# WORK TO BE COMPLETED
Return the records below exactly as they are written.

━━━ MATERIALS PROVIDED ━━━

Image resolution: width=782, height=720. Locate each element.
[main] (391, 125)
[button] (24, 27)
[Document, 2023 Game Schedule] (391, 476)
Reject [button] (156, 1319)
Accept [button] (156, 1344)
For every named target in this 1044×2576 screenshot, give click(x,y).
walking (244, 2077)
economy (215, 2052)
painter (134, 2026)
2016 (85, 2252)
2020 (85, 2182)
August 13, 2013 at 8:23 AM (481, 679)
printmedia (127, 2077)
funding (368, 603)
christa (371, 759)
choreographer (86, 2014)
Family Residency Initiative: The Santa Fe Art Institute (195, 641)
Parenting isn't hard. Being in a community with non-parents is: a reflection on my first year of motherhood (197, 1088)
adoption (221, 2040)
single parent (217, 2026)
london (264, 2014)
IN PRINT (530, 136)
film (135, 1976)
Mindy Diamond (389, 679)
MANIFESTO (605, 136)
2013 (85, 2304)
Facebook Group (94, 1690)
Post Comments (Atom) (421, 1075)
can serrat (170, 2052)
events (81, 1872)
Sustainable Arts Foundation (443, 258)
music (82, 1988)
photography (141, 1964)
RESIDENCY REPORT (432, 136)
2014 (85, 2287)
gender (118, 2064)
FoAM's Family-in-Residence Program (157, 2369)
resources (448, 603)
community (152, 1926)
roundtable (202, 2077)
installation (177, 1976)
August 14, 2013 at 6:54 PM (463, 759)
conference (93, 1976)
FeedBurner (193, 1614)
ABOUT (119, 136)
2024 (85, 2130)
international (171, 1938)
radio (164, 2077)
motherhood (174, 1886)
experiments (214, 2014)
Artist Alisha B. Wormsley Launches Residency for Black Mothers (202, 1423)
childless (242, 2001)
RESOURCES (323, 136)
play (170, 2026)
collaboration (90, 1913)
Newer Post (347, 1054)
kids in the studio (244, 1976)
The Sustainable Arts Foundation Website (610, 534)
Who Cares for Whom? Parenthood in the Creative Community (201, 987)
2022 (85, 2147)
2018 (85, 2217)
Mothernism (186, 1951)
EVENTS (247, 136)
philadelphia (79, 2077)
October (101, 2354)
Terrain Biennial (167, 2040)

━━━

# REPLY
Image resolution: width=782, height=720. Locate each element.
[main] (391, 125)
[button] (24, 27)
[Document, 2023 Game Schedule] (391, 476)
Reject [button] (156, 1319)
Accept [button] (156, 1344)
For every named target in this 1044×2576 screenshot, give click(x,y).
walking (244, 2077)
economy (215, 2052)
painter (134, 2026)
2016 (85, 2252)
2020 (85, 2182)
August 13, 2013 at 8:23 AM (481, 679)
printmedia (127, 2077)
funding (368, 603)
christa (371, 759)
choreographer (86, 2014)
Family Residency Initiative: The Santa Fe Art Institute (195, 641)
Parenting isn't hard. Being in a community with non-parents is: a reflection on my first year of motherhood (197, 1088)
adoption (221, 2040)
single parent (217, 2026)
london (264, 2014)
IN PRINT (530, 136)
film (135, 1976)
Mindy Diamond (389, 679)
MANIFESTO (605, 136)
2013 (85, 2304)
Facebook Group (94, 1690)
Post Comments (Atom) (421, 1075)
can serrat (170, 2052)
events (81, 1872)
Sustainable Arts Foundation (443, 258)
music (82, 1988)
photography (141, 1964)
RESIDENCY REPORT (432, 136)
2014 (85, 2287)
gender (118, 2064)
FoAM's Family-in-Residence Program (157, 2369)
resources (448, 603)
community (152, 1926)
roundtable (202, 2077)
installation (177, 1976)
August 14, 2013 at 6:54 PM (463, 759)
conference (93, 1976)
FeedBurner (193, 1614)
ABOUT (119, 136)
2024 (85, 2130)
international (171, 1938)
radio (164, 2077)
motherhood (174, 1886)
experiments (214, 2014)
Artist Alisha B. Wormsley Launches Residency for Black Mothers (202, 1423)
childless (242, 2001)
RESOURCES (323, 136)
play (170, 2026)
collaboration (90, 1913)
Newer Post (347, 1054)
kids in the studio (244, 1976)
The Sustainable Arts Foundation Website (610, 534)
Who Cares for Whom? Parenthood in the Creative Community (201, 987)
2022 (85, 2147)
2018 (85, 2217)
Mothernism (186, 1951)
EVENTS (247, 136)
philadelphia (79, 2077)
October (101, 2354)
Terrain Biennial (167, 2040)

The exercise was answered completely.